Visuele beperking
Blind, slechtziend of kleurenblind
Niet iedereen met een visuele beperking is hetzelfde. Sommige mensen zijn blind vanaf hun geboorte, anderen worden later in hun leven slechtziend of blind. Hoe iemand ziet, zich beweegt in de wereld en communiceert met anderen is voor iedereen anders.
Blind
Mensen die blind geboren zijn of vroeg hun zicht verliezen, gebruiken hun andere zintuigen om de wereld te begrijpen. Ze horen, voelen en ruiken vaak beter dan ziende mensen.

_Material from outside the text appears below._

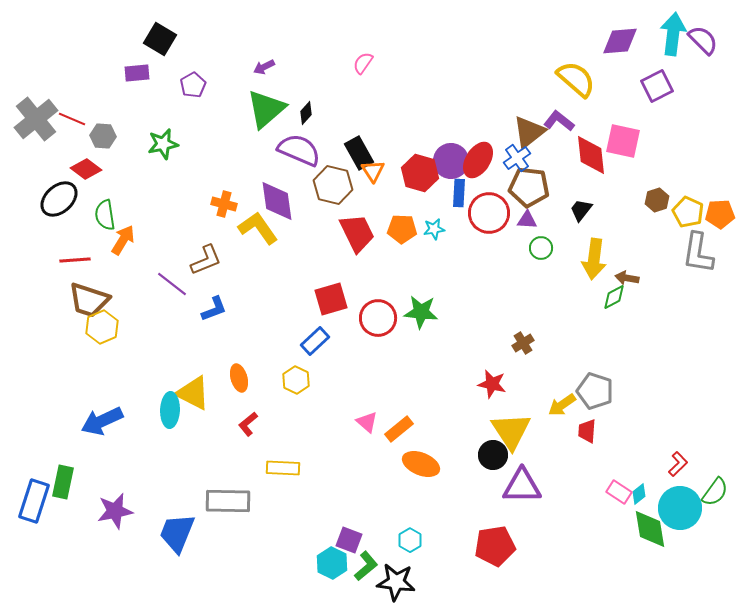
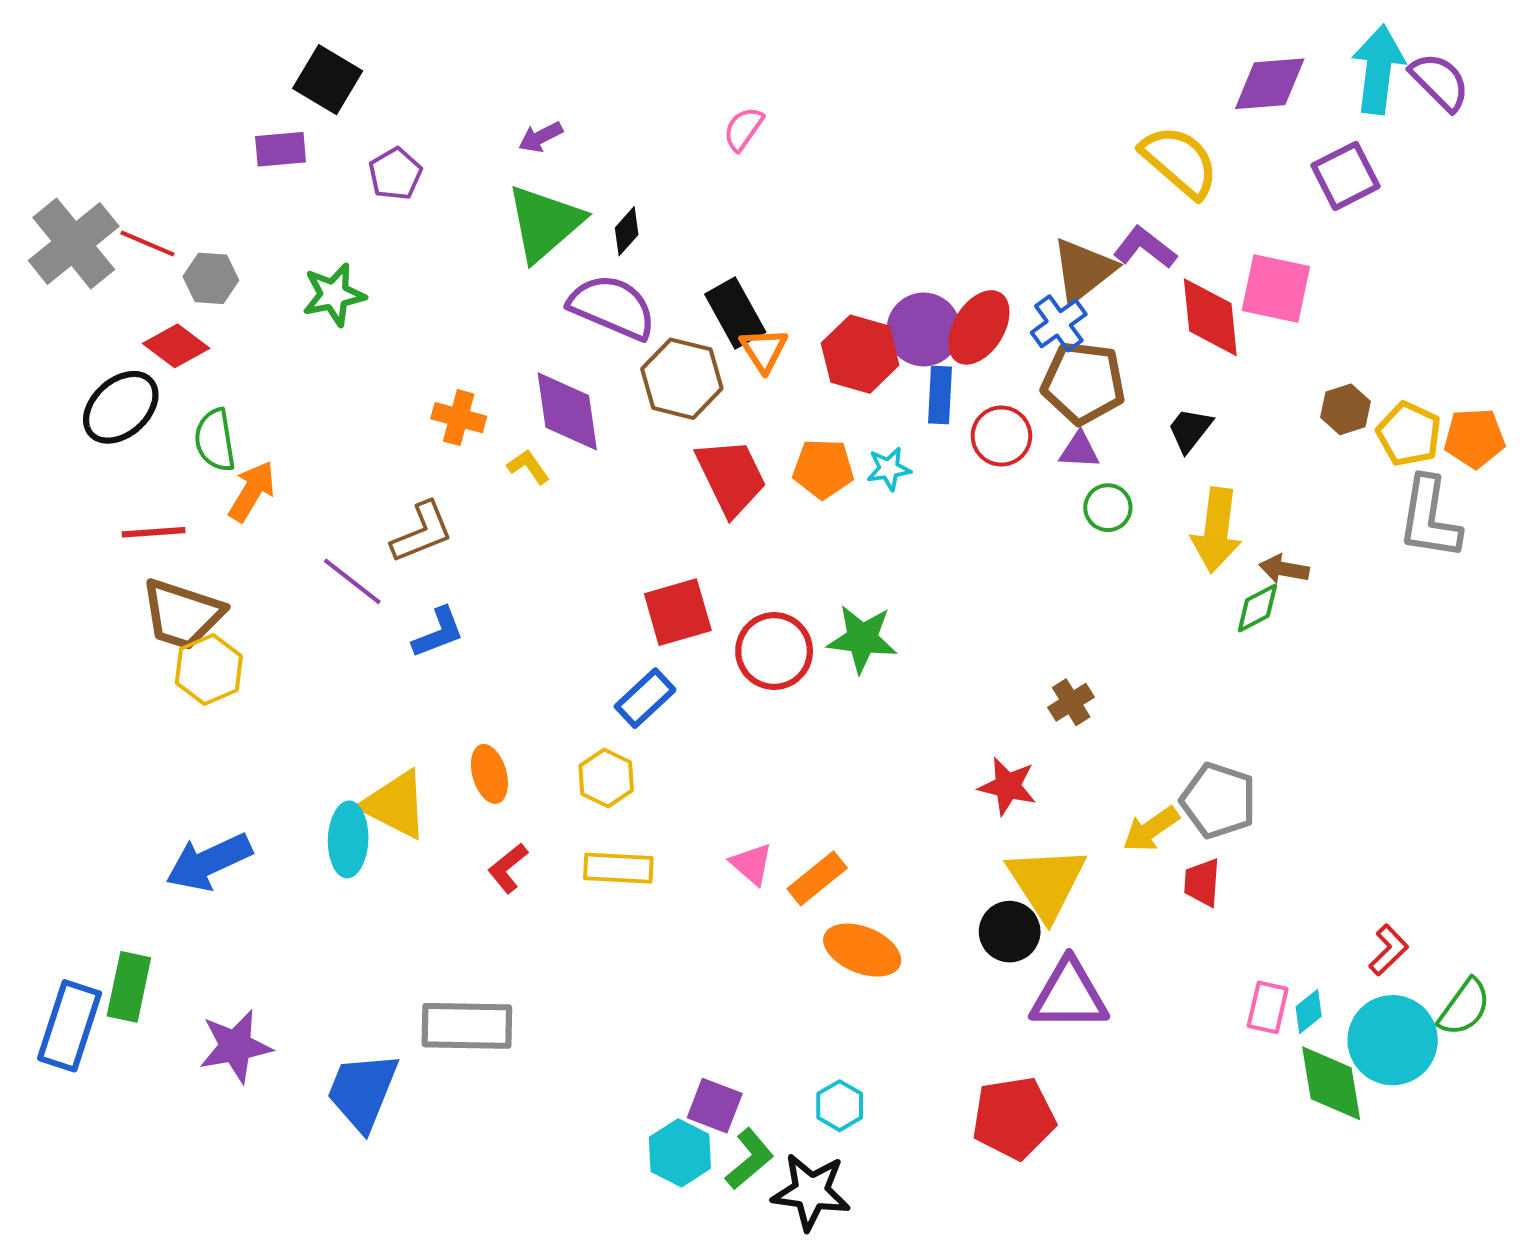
red circle: (489, 213) -> (1001, 436), size x0.7
yellow L-shape: (258, 228) -> (528, 467), size x0.5
yellow rectangle: (283, 468) -> (618, 868), moved
pink rectangle: (619, 492) -> (1268, 1007), turned 70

Blinde mensen gebruiken vaak hulpmiddelen zoals:
- een taststok
- een assistentiehond
- braille
- spraaksoftware op de telefoon of computer
Zij hebben vaak last van de volgende dingen:
- obstakels op de stoep die ze niet voelen of horen aankomen
- geen voelbare of hoorbare aanwijzingen bij verkeerslichten
- geen duidelijke route naar een gebouw, loket of balie
- geen gesproken informatie in openbare gebouwen
- websites die niet goed voorgelezen worden door hun computer
- medewerkers die niet goed weten hoe ze hulp kunnen bieden
- winkels of restaurants die geen assistentiehond willen toelaten
Slechtziend
Sommige mensen zijn slechtziend geboren. Anderen verliezen hun zicht later door een ziekte, ouderdom of een ongeluk. Zij moeten opnieuw leren omgaan met hun omgeving. Maar het kan ook zijn dat ze nog een beetje zien. Bijvoorbeeld:
- wazig beeld
- beperkt blikveld
- niet goed zien in het donker
- moeite met lezen of gezichten herkennen
Zij gebruiken dan vaak hulpmiddelen zoals:
- een speciale bril of loep
- vergrotingssoftware of schermlezers
- goede verlichting
- hulp van een assistentiehond of een begeleider
Zij ervaren problemen zoals:
- onduidelijke informatie op borden of schermen
- kleine letters in teksten en formulieren
- felle zon of juist slechte verlichting
- de weg vinden in een onbekende omgeving
- meedoen aan activiteiten zonder visuele ondersteuning
Kleurenblind
Mensen met kleurenblindheid zien sommige kleuren anders dan de meeste mensen. De meest voorkomende vorm is rood-groen kleurenblindheid. Dat betekent dat deze kleuren moeilijk te onderscheiden zijn. Er zijn ook mensen die blauw-geel niet goed kunnen zien, of in zeldzame gevallen helemaal geen kleuren zien (achromatopsie).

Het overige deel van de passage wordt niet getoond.